Not only did the Trump campaign use an unauthorized image in violation of copyright, the plaintiff also alleges that the method which the image was used was selected in order to incite “an epidemic of third-party infringement of the photograph.” The use of Twitter as the platform for publication reflected the intention of the Trump campaign that the photo would be widely shared through re-tweets which would reproduce the image and accompanying text on Twitter and other social media platforms like Facebook and Pinterest, and indeed the plaintiff alleges that “thousands of individuals” re-published the advertisement without authorization from the copyright holder. “The effect of this iterated unauthorized reproduction and redistribution is the rampant viral infringement of Plaintiff’s exclusive rights in his Photograph,” the complaint reads.
Without taking any legal action to have the unauthorized content removed from Facebook, which occurred after plaintiff’s counsel contacted Twitter to demand the removal of the content, the plaintiff believes that the posts would have remained online and available for more unauthorized redistribution. The Trump campaign has also admitted that the copyright-protected image has been valuable to the Republican nominee’s efforts. The plaintiff’s complaint notes coverage by CNN which reported an official statement from the Trump campaign defending Trump Jr.’s use of the image and calling the nominees’ son, “a tremendous asset to the campaign.” While the Trump campaign conceded that the Skittles tweet could be viewed as politically incorrect, which was a major charge at the time, that political incorrectness was, as it has been time and again by Trump’s group of insiders, hailed as proof of the kind of change that Americans want. In early November, we’ll find out how much truth there is in that line of thinking.

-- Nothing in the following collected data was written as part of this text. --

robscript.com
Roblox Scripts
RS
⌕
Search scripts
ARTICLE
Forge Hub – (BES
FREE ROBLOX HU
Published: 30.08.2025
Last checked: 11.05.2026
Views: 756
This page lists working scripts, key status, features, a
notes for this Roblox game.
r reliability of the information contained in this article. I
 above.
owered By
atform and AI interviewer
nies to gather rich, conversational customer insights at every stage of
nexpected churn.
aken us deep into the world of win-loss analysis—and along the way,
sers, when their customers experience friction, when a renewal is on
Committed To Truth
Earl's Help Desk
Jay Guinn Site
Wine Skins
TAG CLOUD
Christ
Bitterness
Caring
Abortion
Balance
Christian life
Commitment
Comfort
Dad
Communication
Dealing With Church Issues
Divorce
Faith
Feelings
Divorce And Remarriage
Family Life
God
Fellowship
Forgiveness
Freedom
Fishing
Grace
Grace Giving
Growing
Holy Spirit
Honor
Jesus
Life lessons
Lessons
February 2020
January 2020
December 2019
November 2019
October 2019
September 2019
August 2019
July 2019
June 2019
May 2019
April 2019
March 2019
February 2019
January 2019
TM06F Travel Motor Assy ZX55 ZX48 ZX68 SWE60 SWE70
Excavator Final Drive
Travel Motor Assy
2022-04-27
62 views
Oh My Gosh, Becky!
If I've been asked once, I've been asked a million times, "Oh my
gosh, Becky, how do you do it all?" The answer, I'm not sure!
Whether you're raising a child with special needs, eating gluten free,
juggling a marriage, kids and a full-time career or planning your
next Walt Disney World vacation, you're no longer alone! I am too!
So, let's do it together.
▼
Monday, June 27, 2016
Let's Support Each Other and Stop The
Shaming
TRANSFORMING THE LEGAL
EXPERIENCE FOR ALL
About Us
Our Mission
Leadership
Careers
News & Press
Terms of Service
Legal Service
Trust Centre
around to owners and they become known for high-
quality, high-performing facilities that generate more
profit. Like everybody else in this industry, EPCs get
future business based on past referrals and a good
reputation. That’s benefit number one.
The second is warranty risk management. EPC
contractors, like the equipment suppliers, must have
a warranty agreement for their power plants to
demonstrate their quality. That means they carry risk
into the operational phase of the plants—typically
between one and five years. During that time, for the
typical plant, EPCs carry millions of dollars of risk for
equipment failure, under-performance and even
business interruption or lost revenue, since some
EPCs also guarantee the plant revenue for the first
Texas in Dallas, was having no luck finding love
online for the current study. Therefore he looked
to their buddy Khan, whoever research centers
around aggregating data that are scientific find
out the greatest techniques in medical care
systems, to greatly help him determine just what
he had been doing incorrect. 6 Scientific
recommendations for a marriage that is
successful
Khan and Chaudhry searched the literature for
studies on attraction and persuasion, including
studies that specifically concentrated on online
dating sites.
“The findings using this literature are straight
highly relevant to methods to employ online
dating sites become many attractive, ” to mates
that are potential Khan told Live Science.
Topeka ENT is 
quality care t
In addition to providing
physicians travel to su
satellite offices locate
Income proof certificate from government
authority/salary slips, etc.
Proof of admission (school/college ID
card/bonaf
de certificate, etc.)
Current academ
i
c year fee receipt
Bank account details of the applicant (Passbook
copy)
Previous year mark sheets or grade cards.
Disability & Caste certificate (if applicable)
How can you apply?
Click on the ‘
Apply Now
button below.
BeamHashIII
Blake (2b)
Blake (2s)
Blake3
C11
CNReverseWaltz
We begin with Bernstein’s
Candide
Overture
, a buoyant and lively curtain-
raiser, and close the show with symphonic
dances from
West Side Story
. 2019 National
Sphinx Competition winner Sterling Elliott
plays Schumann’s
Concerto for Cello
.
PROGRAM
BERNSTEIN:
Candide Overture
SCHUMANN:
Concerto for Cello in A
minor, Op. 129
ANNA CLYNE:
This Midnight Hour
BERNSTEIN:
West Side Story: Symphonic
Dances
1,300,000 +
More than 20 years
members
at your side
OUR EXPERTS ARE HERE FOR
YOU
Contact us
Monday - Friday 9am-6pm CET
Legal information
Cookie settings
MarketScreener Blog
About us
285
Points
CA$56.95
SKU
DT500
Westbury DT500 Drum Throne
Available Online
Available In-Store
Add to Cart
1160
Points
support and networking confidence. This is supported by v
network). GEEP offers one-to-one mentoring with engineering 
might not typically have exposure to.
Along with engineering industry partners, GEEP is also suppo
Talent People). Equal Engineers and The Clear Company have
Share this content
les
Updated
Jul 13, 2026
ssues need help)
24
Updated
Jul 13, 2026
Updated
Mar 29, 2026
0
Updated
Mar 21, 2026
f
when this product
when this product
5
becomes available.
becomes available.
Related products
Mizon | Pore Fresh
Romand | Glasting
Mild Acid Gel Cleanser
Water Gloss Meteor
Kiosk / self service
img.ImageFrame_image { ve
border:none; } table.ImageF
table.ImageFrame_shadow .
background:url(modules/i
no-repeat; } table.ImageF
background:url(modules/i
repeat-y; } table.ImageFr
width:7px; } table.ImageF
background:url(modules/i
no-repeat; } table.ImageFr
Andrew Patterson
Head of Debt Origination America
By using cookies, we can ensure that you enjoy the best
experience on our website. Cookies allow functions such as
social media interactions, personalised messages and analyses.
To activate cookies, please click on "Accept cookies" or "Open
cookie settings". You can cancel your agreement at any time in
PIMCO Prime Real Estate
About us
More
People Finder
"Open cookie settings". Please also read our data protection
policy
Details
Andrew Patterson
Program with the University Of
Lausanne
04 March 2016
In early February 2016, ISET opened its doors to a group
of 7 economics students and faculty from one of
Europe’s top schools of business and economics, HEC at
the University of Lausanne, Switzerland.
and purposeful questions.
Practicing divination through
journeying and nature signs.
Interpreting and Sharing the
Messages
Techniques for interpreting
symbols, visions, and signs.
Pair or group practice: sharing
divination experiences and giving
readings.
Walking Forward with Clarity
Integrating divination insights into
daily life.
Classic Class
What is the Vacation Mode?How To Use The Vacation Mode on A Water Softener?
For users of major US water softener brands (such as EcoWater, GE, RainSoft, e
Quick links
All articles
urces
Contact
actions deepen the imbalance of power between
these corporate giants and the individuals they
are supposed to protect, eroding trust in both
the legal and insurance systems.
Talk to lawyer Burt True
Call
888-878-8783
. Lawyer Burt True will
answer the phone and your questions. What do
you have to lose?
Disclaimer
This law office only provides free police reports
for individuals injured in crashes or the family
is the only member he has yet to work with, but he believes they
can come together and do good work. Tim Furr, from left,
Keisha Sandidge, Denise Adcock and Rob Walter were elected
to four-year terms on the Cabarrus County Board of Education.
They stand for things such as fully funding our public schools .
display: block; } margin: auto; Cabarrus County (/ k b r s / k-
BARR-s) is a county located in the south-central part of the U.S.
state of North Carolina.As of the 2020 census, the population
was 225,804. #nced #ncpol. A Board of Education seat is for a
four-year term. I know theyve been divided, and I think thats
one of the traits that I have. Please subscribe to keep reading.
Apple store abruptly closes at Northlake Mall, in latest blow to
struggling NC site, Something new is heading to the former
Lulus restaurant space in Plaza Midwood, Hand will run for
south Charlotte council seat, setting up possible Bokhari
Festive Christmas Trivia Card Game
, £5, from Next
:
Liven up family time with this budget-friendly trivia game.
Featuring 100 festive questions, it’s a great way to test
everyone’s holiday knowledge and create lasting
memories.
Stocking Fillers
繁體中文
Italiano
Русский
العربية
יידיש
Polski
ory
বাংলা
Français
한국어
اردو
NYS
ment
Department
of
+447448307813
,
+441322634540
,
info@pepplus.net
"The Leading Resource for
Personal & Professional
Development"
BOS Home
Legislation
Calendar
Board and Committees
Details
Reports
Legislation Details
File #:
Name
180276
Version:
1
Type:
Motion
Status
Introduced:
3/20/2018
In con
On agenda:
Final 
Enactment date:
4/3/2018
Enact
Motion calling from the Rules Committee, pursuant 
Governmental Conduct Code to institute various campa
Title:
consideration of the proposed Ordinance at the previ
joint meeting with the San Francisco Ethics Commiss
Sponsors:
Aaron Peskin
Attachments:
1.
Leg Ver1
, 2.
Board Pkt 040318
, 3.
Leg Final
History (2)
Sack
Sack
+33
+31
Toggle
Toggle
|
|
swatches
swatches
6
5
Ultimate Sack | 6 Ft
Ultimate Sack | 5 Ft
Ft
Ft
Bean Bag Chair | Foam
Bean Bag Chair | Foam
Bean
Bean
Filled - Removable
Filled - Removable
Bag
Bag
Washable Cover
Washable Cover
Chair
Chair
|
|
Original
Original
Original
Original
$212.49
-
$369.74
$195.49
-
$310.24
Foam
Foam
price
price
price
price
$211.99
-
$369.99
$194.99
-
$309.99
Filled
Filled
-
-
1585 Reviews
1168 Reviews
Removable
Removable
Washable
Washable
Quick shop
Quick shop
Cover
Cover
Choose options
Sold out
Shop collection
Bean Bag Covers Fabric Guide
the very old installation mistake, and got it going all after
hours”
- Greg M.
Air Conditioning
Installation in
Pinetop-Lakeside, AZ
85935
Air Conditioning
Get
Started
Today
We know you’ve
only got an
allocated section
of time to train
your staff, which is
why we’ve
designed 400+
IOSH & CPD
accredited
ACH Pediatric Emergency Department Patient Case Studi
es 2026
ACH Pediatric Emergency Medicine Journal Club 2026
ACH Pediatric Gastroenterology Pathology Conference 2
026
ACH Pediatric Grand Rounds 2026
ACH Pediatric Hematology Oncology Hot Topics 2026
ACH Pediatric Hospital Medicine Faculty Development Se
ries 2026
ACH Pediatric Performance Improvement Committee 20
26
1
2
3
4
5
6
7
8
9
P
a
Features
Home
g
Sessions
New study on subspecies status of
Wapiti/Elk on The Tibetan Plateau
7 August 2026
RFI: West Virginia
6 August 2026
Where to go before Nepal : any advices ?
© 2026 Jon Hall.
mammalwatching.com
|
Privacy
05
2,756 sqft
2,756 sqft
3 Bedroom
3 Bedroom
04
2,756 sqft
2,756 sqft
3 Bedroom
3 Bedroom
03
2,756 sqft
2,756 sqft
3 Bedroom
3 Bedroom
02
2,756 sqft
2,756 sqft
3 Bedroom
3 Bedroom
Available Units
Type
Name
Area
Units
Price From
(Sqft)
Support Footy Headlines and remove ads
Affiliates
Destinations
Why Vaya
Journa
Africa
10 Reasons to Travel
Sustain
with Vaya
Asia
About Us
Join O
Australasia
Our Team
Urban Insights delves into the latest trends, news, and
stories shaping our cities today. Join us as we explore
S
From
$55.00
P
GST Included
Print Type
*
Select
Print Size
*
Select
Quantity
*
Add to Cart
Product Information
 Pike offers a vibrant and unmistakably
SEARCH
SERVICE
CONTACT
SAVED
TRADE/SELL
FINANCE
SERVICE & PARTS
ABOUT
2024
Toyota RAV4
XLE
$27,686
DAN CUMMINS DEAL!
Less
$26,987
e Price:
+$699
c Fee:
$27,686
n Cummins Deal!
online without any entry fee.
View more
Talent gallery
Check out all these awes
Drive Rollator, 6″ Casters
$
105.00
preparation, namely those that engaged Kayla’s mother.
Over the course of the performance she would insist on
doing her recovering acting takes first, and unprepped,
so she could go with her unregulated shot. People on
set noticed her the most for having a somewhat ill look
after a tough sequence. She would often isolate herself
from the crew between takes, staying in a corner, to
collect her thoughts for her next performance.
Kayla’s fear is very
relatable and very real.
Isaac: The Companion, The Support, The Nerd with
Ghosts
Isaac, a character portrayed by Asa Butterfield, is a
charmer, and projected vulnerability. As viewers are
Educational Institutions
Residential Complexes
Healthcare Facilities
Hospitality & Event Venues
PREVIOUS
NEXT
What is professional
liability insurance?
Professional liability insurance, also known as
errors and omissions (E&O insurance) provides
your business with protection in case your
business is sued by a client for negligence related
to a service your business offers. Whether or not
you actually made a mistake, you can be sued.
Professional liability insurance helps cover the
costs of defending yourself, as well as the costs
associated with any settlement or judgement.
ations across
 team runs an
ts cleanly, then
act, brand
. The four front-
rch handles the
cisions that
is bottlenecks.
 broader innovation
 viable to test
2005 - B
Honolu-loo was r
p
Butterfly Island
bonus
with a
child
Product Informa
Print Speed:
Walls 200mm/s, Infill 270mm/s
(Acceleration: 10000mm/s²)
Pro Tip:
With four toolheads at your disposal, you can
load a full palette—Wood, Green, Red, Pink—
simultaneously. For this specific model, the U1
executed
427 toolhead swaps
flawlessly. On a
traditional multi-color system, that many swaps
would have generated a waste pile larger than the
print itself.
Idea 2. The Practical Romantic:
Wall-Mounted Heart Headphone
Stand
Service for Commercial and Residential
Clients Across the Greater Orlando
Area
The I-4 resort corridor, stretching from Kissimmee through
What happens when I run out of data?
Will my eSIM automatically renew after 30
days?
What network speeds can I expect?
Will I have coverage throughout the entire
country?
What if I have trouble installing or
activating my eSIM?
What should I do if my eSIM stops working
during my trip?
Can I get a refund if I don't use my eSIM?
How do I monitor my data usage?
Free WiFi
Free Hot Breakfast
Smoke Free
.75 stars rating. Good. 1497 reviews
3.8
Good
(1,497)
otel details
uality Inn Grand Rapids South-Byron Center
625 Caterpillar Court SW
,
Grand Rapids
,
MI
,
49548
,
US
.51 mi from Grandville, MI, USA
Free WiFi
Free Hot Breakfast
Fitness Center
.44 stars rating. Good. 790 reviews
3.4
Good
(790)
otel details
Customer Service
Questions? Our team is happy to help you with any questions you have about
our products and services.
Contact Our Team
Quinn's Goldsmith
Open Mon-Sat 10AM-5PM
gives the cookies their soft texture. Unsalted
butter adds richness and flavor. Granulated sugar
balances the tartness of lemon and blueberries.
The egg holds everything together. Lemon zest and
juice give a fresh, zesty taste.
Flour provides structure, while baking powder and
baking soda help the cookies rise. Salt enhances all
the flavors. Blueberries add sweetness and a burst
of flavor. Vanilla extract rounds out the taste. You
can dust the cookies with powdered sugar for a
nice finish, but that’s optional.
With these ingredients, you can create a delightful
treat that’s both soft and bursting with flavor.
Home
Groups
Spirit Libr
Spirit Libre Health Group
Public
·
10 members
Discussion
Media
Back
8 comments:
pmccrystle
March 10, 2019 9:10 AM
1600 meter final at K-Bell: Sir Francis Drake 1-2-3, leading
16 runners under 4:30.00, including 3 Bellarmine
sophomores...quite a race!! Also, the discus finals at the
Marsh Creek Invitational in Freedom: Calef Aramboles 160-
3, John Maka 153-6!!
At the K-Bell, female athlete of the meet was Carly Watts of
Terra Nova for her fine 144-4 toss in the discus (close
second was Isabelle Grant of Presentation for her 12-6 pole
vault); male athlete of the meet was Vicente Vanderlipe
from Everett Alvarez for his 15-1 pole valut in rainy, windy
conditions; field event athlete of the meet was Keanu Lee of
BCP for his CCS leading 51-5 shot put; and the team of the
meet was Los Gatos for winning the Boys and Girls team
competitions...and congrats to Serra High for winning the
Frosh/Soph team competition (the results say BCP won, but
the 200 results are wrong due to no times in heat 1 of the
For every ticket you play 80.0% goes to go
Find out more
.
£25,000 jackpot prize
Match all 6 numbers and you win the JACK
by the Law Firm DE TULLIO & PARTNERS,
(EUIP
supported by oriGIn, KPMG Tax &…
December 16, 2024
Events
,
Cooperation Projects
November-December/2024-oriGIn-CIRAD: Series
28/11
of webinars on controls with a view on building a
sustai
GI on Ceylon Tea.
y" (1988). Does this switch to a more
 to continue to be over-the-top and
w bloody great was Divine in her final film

The complaint filed by Kittos includes two claims for relief, one for direct copyright infringement and the other for secondary copyright infringement. The claim for direct infringement targets the campaign’s own use of the copyrighted image on Twitter while the claim for secondary infringement is based on the allegations that the defendants induced and invited widespread copyright infringement by reproductions of the original advertisement. The plaintiff’s prayer for relief asks the court to find the defendants liable for such infringement, prevent defendants from using the infringing content in the future and monetary damages in the amount equal to the actual damages as well as the defendants’ additional profits attributable to the infringement.